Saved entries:
===
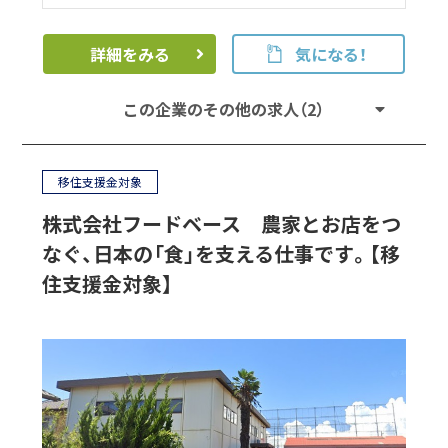
詳細をみる
気になる！
この企業のその他の求人（2）
移住支援金対象
株式会社フードベース 農家とお店をつ
なぐ、日本の「食」を支える仕事です。【移
住支援金対象】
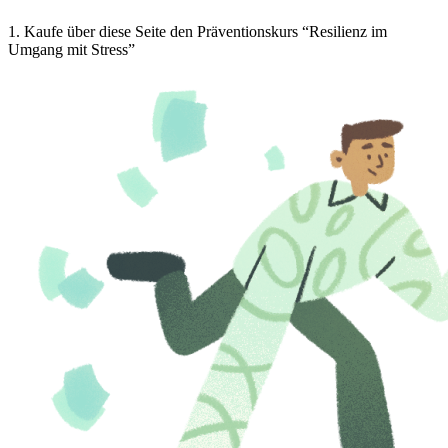
1
.
Kaufe über diese Seite den Präventionskurs “Resilienz im
Umgang mit Stress”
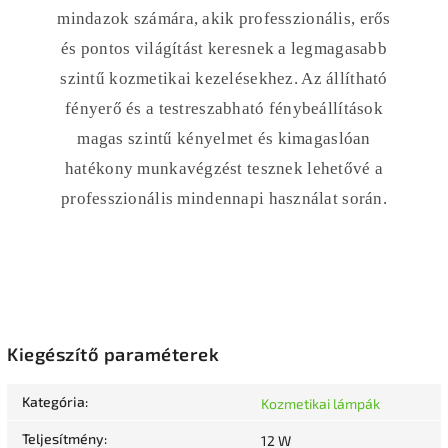
mindazok számára, akik professzionális, erős
és pontos világítást keresnek a legmagasabb
szintű kozmetikai kezelésekhez. Az állítható
fényerő és a testreszabható fénybeállítások
magas szintű kényelmet és kimagaslóan
hatékony munkavégzést tesznek lehetővé a
professzionális mindennapi használat során.
Kiegészítő paraméterek
Kategória
:
Kozmetikai lámpák
Teljesítmény
:
12 W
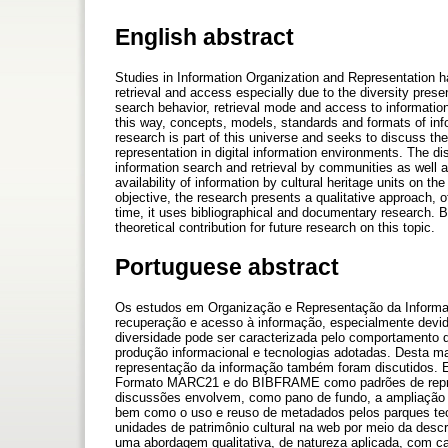
English abstract
Studies in Information Organization and Representation h
retrieval and access especially due to the diversity presen
search behavior, retrieval mode and access to information
this way, concepts, models, standards and formats of inf
research is part of this universe and seeks to discuss
representation in digital information environments. The d
information search and retrieval by communities as well a
availability of information by cultural heritage units on t
objective, the research presents a qualitative approach, o
time, it uses bibliographical and documentary research. B
theoretical contribution for future research on this topic.
Portuguese abstract
Os estudos em Organização e Representação da Informaç
recuperação e acesso à informação, especialmente devido 
diversidade pode ser caracterizada pelo comportamento 
produção informacional e tecnologias adotadas. Desta ma
representação da informação também foram discutidos. Es
Formato MARC21 e do BIBFRAME como padrões de represe
discussões envolvem, como pano de fundo, a ampliação 
bem como o uso e reuso de metadados pelos parques tecn
unidades de patrimônio cultural na web por meio da descr
uma abordagem qualitativa, de natureza aplicada, com car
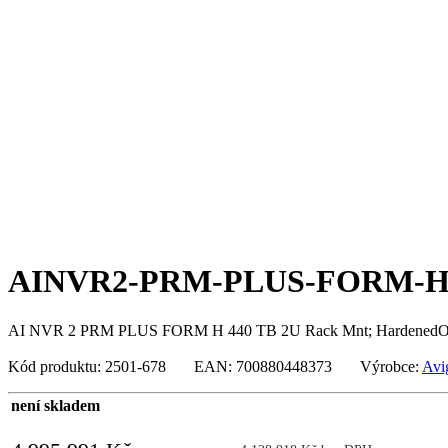
AINVR2-PRM-PLUS-FORM-H-
AI NVR 2 PRM PLUS FORM H 440 TB 2U Rack Mnt; HardenedOS
Kód produktu: 2501-678 EAN: 700880448373 Výrobce:
Avi
není skladem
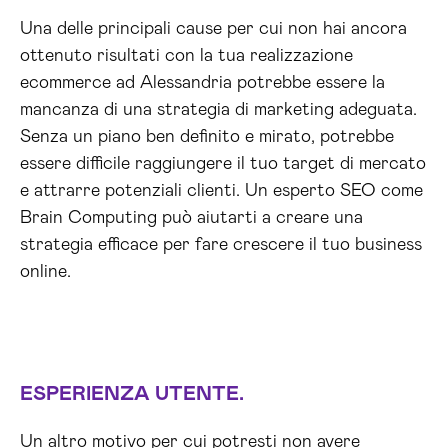
Una delle principali cause per cui non hai ancora
ottenuto risultati con la tua realizzazione
ecommerce ad Alessandria potrebbe essere la
mancanza di una strategia di marketing adeguata.
Senza un piano ben definito e mirato, potrebbe
essere difficile raggiungere il tuo target di mercato
e attrarre potenziali clienti. Un esperto SEO come
Brain Computing può aiutarti a creare una
strategia efficace per fare crescere il tuo business
online.
ESPERIENZA UTENTE.
Un altro motivo per cui potresti non avere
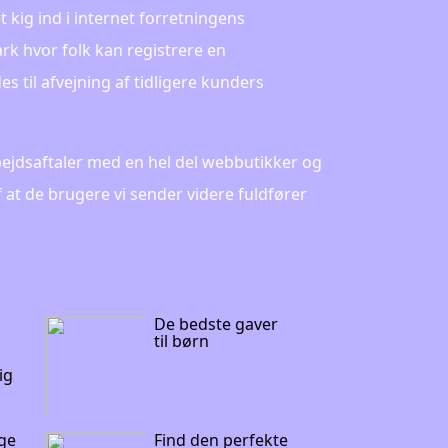
et kig ind i internet forretningens
k hvor folk kan registrere en
til afvejning af tidligere kunders
ejdsaftaler med en hel del webbutikker og
 at de brugere vi sender videre fuldfører
De bedste gaver
til børn
ig
ige
Find den perfekte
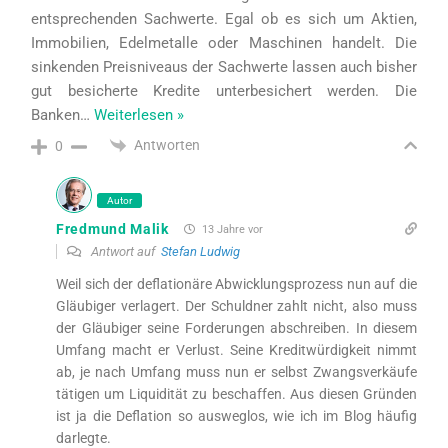
entsprechenden Sachwerte. Egal ob es sich um Aktien,
Immobilien, Edelmetalle oder Maschinen handelt. Die
sinkenden Preisniveaus der Sachwerte lassen auch bisher
gut besicherte Kredite unterbesichert werden. Die
Banken
…
Weiterlesen »
Antworten
0
Autor
Fredmund Malik
13 Jahre vor
Antwort auf
Stefan Ludwig
Weil sich der deflationäre Abwicklungsprozess nun auf die
Gläubiger verlagert. Der Schuldner zahlt nicht, also muss
der Gläubiger seine Forderungen abschreiben. In diesem
Umfang macht er Verlust. Seine Kreditwürdigkeit nimmt
ab, je nach Umfang muss nun er selbst Zwangsverkäufe
tätigen um Liquidität zu beschaffen. Aus diesen Gründen
ist ja die Deflation so ausweglos, wie ich im Blog häufig
darlegte.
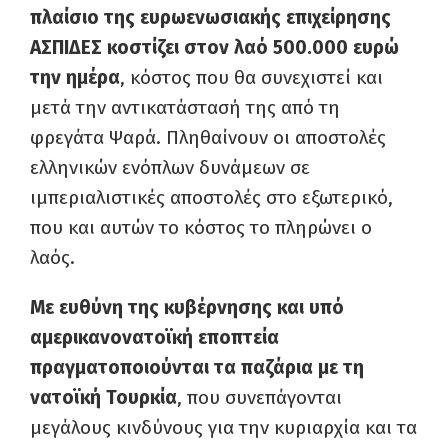
πλαίσιο της ευρωενωσιακής επι­χείρησης
ΑΣΠΙΔΕΣ κοστίζει στον λαό 500.000 ευρώ
την ημέρα
, κόστος που θα συνεχιστεί και
μετά την αντικατάστασή της από τη
φρεγάτα Ψαρά. Πληθαίνουν οι αποστολές
ελληνικών ενό­πλων δυνάμεων σε
ιμπεριαλιστικές αποστολές στο εξωτερικό,
που και αυτών το κόστος το πληρώνει ο
λαός.
Με ευθύνη της κυβέρνησης και υπό
αμερικα­νονατοϊκή εποπτεία
πραγματοποιούνται τα πα­ζάρια με τη
νατοϊκή Τουρκία
, που συνεπάγονται
μεγάλους κινδύνους για την κυριαρχία και τα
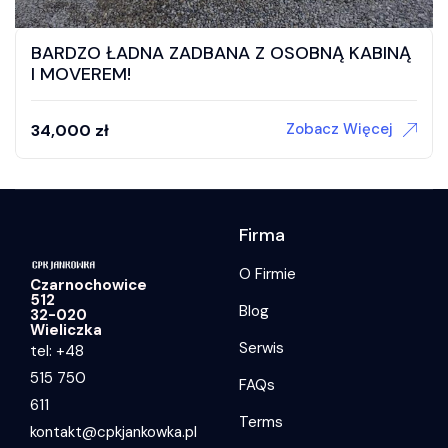
BARDZO ŁADNA ZADBANA Z OSOBNĄ KABINĄ
I MOVEREM!
Zobacz Więcej
34,000
zł
Firma
O Firmie
Czarnochowice
512
Blog
32-020
Wieliczka
Serwis
tel: +48
515 750
FAQs
611
Terms
kontakt@cpkjankowka.pl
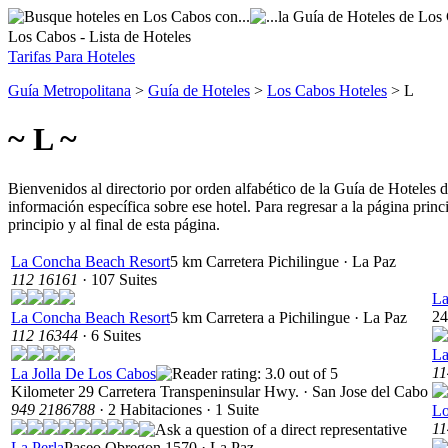
Los Cabos - Lista de Hoteles
Tarifas Para Hoteles
Guía Metropolitana
>
Guía de Hoteles
>
Los Cabos Hoteles
> L
~ L ~
Bienvenidos al directorio por orden alfabético de la Guía de Hoteles
información específica sobre ese hotel. Para regresar a la página prin
principio y al final de esta página.
La Concha Beach Resort
5 km Carretera Pichilingue · La Paz
112 16161
· 107 Suites
La
24
La Concha Beach Resort
5 km Carretera a Pichilingue · La Paz
112 16344
· 6 Suites
La
11
La Jolla De Los Cabos
Kilometer 29 Carretera Transpeninsular Hwy. · San Jose del Cabo
949 2186788
· 2 Habitaciones · 1 Suite
Lo
11
La Perla
Paseo Obregon 1570 · La Paz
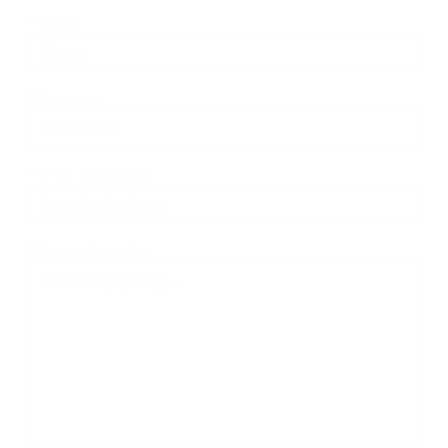
Meno
Priezvisko
E-mailová adresa
*
Meno:
*
Priezvisko:
*
E-mailová adresa:
Text vašej správy...
*
Text vašej správy:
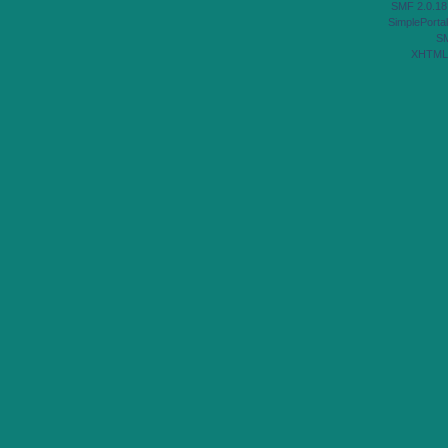
SMF 2.0.18
SimplePortal
S
XHTML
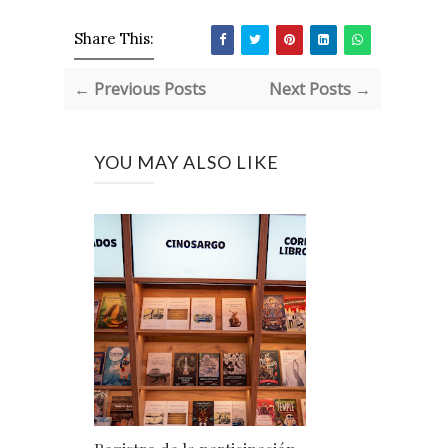
Share This:
← Previous Posts
Next Posts →
YOU MAY ALSO LIKE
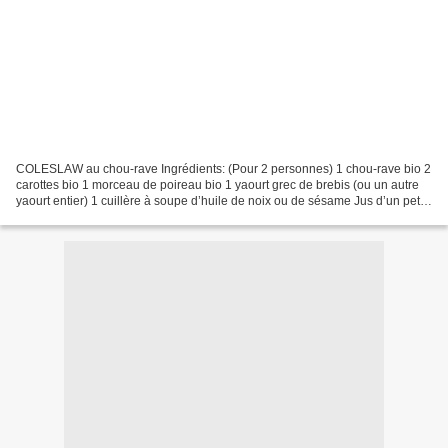
COLESLAW au chou-rave Ingrédients: (Pour 2 personnes) 1 chou-rave bio 2
carottes bio 1 morceau de poireau bio 1 yaourt grec de brebis (ou un autre
yaourt entier) 1 cuillère à soupe d’huile de noix ou de sésame Jus d’un petit
citron quelques noix de cajou*...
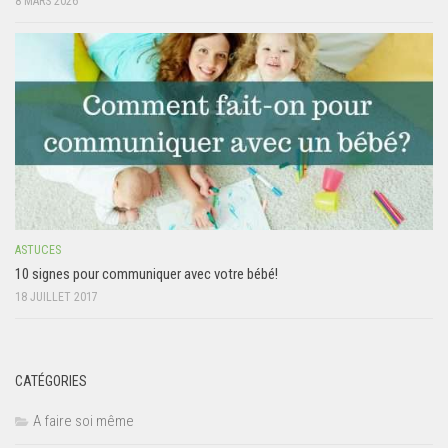
8 MARS 2026
ASTUCES
10 signes pour communiquer avec votre bébé!
18 JUILLET 2017
CATÉGORIES
A faire soi même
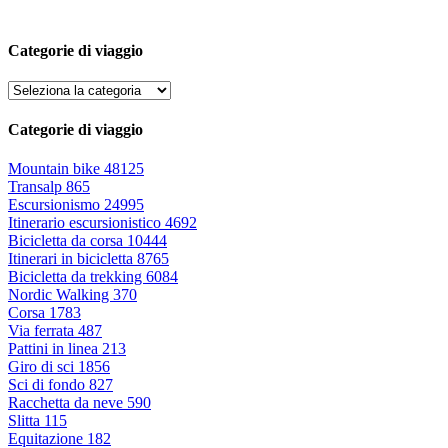
Categorie di viaggio
Categorie di viaggio
Mountain bike
48125
Transalp
865
Escursionismo
24995
Itinerario escursionistico
4692
Bicicletta da corsa
10444
Itinerari in bicicletta
8765
Bicicletta da trekking
6084
Nordic Walking
370
Corsa
1783
Via ferrata
487
Pattini in linea
213
Giro di sci
1856
Sci di fondo
827
Racchetta da neve
590
Slitta
115
Equitazione
182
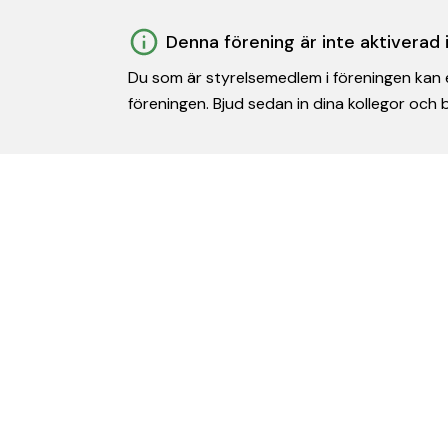
Denna förening är inte aktiverad
Du som är styrelsemedlem i föreningen kan e
föreningen. Bjud sedan in dina kollegor och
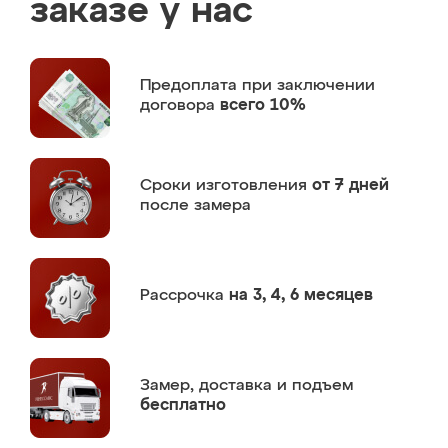
заказе у нас
Предоплата
при заключении
договора
всего 10%
Сроки изготовления
от 7 дней
после замера
Рассрочка
на 3, 4, 6 месяцев
Замер,
доставка и подъем
бесплатно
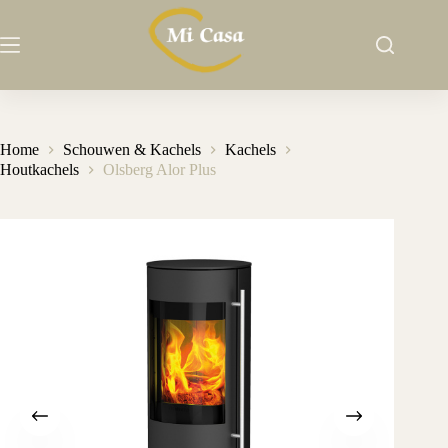
Ga
naar
de
inhoud
Home
Schouwen & Kachels
Kachels
Houtkachels
Olsberg Alor Plus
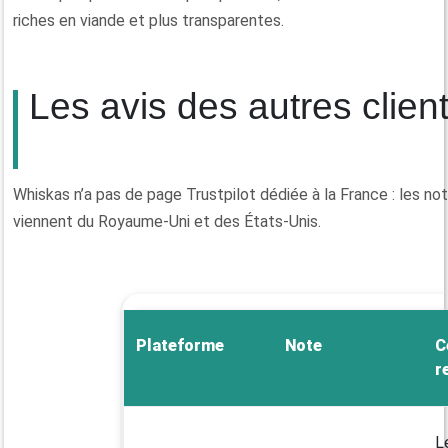
riches en viande et plus transparentes.
Les avis des autres clien
Whiskas n’a pas de page Trustpilot dédiée à la France : les no
viennent du Royaume-Uni et des États-Unis.
Plateforme
Note
C
r
L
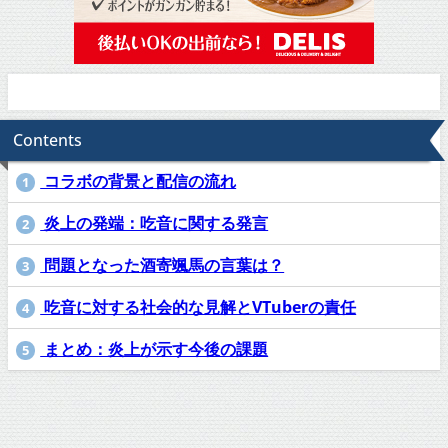
Contents
コラボの背景と配信の流れ
1
炎上の発端：吃音に関する発言
2
問題となった酒寄颯馬の言葉は？
3
吃音に対する社会的な見解とVTuberの責任
4
まとめ：炎上が示す今後の課題
5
===
What the task requires:
From the opening line of the entries, copy each line exactly until the line with "és pontos világítást keresnek a legmagasabb", which is copied as well; leave out pictures.

Solution to the exercise:
詳細をみる
気になる！
この企業のその他の求人（2）
移住支援金対象
株式会社フードベース 農家とお店をつ
なぐ、日本の「食」を支える仕事です。【移
住支援金対象】
1
.
Kaufe über diese Seite den Präventionskurs “Resilienz im
Umgang mit Stress”
mindazok számára, akik professzionális, erős
és pontos világítást keresnek a legmagasabb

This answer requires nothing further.